Thaís Ciardella, formada em pedagogia pelo Instituto Vera Cruz e com mestrado em educação pela Universidade de São Paulo, afirma que esse tipo de arranjo familiar se tornou mais comum no período de isolamento social. Para ela a frase “É preciso uma aldeia para criar uma criança” nunca foi tão verdadeira. “Reconheço que estão fazendo o possível, todos. Eu vi as famílias agindo de acordo com os saberes que elas têm. E aí as dinâmicas são muito diferentes para as crianças”.

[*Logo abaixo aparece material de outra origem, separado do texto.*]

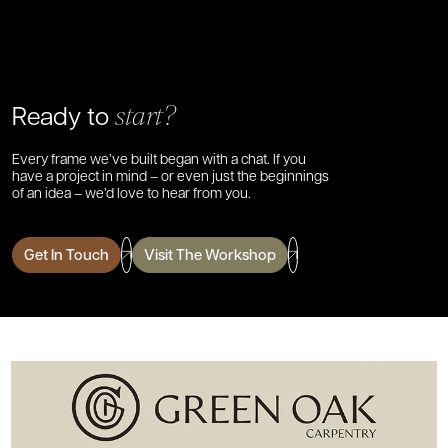
Ready to
start?
Every frame we’ve built began with a chat. If you
have a project in mind – or even just the beginnings
of an idea – we’d love to hear from you.
Get In Touch
Visit The Workshop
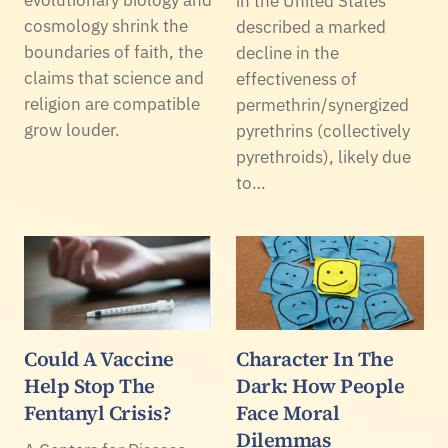
in the United States
cosmology shrink the
described a marked
boundaries of faith, the
decline in the
claims that science and
effectiveness of
religion are compatible
permethrin/synergized
grow louder.
pyrethrins (collectively
pyrethroids), likely due
to…
Could A Vaccine
Character In The
Help Stop The
Dark: How People
Fentanyl Crisis?
Face Moral
Dilemmas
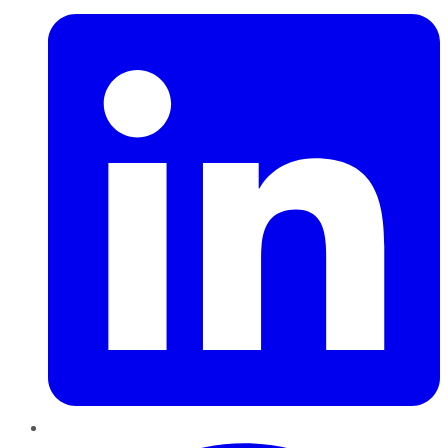
Pinterest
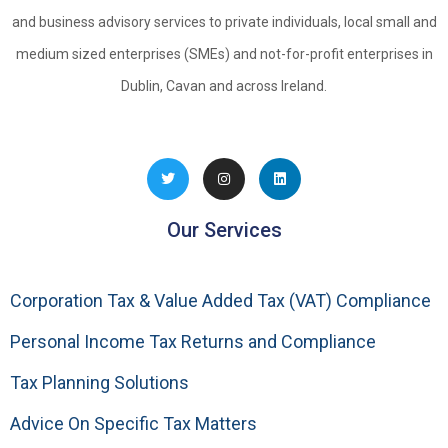
and business advisory services to private individuals, local small and
medium sized enterprises (SMEs) and not-for-profit enterprises in
Dublin, Cavan and across Ireland.
Our Services
Corporation Tax & Value Added Tax (VAT) Compliance
Personal Income Tax Returns and Compliance
Tax Planning Solutions
Advice On Specific Tax Matters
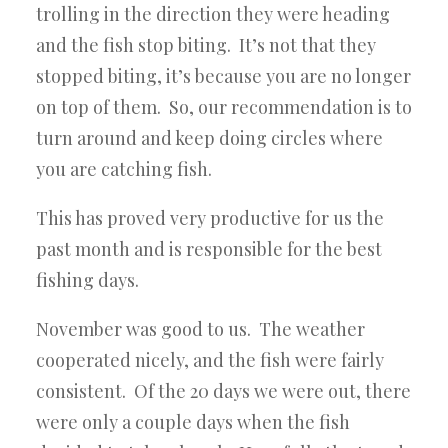
trolling in the direction they were heading
and the fish stop biting. It’s not that they
stopped biting, it’s because you are no longer
on top of them. So, our recommendation is to
turn around and keep doing circles where
you are catching fish.
This has proved very productive for us the
past month and is responsible for the best
fishing days.
November was good to us. The weather
cooperated nicely, and the fish were fairly
consistent. Of the 20 days we were out, there
were only a couple days when the fish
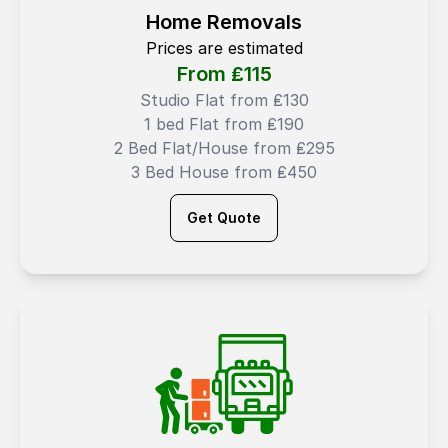
Home Removals
Prices are estimated
From ₤
115
Studio Flat from ₤130
1 bed Flat from ₤190
2 Bed Flat/House from ₤295
3 Bed House from ₤450
Get Quote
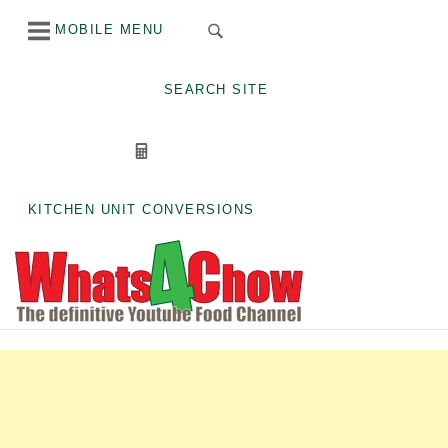
Skip
MOBILE MENU
to
content
SEARCH SITE
KITCHEN UNIT CONVERSIONS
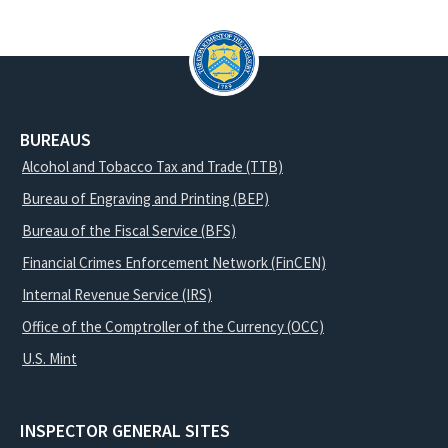
BUREAUS
Alcohol and Tobacco Tax and Trade (TTB)
Bureau of Engraving and Printing (BEP)
Bureau of the Fiscal Service (BFS)
Financial Crimes Enforcement Network (FinCEN)
Internal Revenue Service (IRS)
Office of the Comptroller of the Currency (OCC)
U.S. Mint
INSPECTOR GENERAL SITES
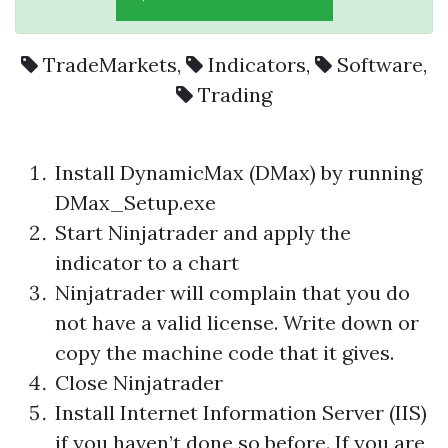
TradeMarkets
,
Indicators
,
Software
,
Trading
Install DynamicMax (DMax) by running
DMax_Setup.exe
Start Ninjatrader and apply the
indicator to a chart
Ninjatrader will complain that you do
not have a valid license. Write down or
copy the machine code that it gives.
Close Ninjatrader
Install Internet Information Server (IIS)
if you haven’t done so before. If you are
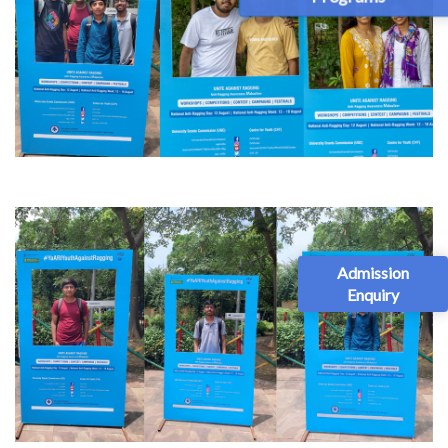
Admission
Enquiry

Quando as responsabilidades recaem sobre um irmão mais velho, é preciso cuidar para que o jovem não assuma o papel de substituto dos responsáveis. Ela cita o exemplo do percurso de estudo. “As crianças pequenas podem contar com as experiências não com peso de professor ou de pai, mas como parceira, uma pessoa mais um pouco mais experiente”. Outras possibilidades são convidar para uma brincadeira e acolher a criança. “E os pais devem ficar atentos para evitar sobrecarga nos adolescentes.”

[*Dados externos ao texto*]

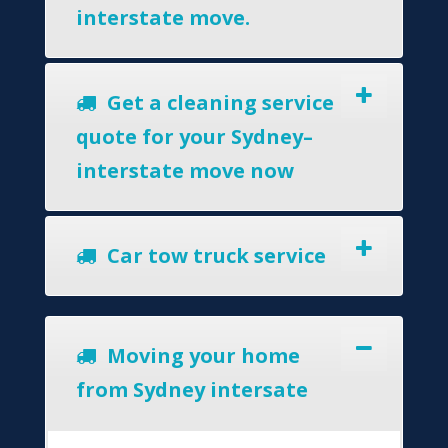
interstate move.
Get a cleaning service
quote for your Sydney–
interstate move now
Car tow truck service
Moving your home
from Sydney intersate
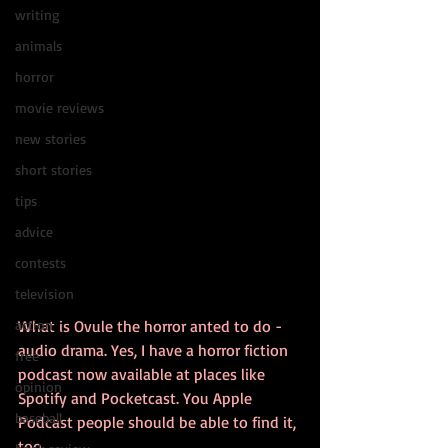
writing
animals
horror
movie reviews
new stories
short stories
tips
advice
contests
television
action
What is Ovule the horror anted to do - 
audio drama. Yes, I have a horror fiction 
free
podcast now available at places like 
opinion
Spotify and Pocketcast. You Apple 
baseball
Podcast people should be able to find it, 
too. 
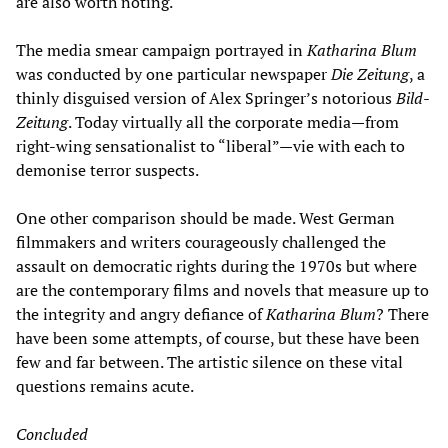
are also worth noting.
The media smear campaign portrayed in
Katharina Blum
was conducted by one particular newspaper
Die
Zeitung
, a
thinly disguised version of Alex Springer’s notorious
Bild-
Zeitung
. Today virtually all the corporate media—from
right-wing sensationalist to “liberal”—vie with each to
demonise terror suspects.
One other comparison should be made. West German
filmmakers and writers courageously challenged the
assault on democratic rights during the 1970s but where
are the contemporary films and novels that measure up to
the integrity and angry defiance of
Katharina Blum
? There
have been some attempts, of course, but these have been
few and far between. The artistic silence on these vital
questions remains acute.
Concluded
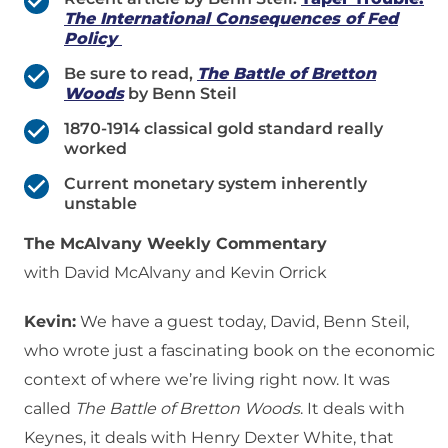
The International Consequences of Fed
Policy
Be sure to read,
The Battle of Bretton
Woods
by Benn Steil
1870-1914 classical gold standard really
worked
Current monetary system inherently
unstable
The McAlvany Weekly Commentary
with David McAlvany and Kevin Orrick
Kevin:
We have a guest today, David, Benn Steil,
who wrote just a fascinating book on the economic
context of where we’re living right now. It was
called
The Battle of Bretton Woods
. It deals with
Keynes, it deals with Henry Dexter White, that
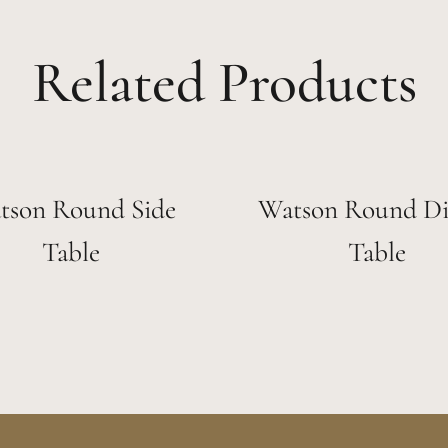
Related Products
tson Round Side
Watson Round Di
Table
Table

Com a volta gradativa ao ensino presencial, já é possível restabelecer a partilha com a escola na educação. Para Thaís, o acolhimento e a atenção a eventuais dificuldades no retorno de estudantes de todas as faixas etárias deve ser a regra. “A pandemia vai ter uma dívida com todo mundo. Vai ter uma dívida histórica nas crianças também”, afirma. Apesar das dificuldades, nem todas as lembranças são negativas. Para Maria Clara, uma parte positiva é que ela não teria esse contato com o bebê se a situação fosse diferente. “Ele percebe que você é uma pessoa que representa carinho, cuidado e conforto. E ele pede por você”, finaliza.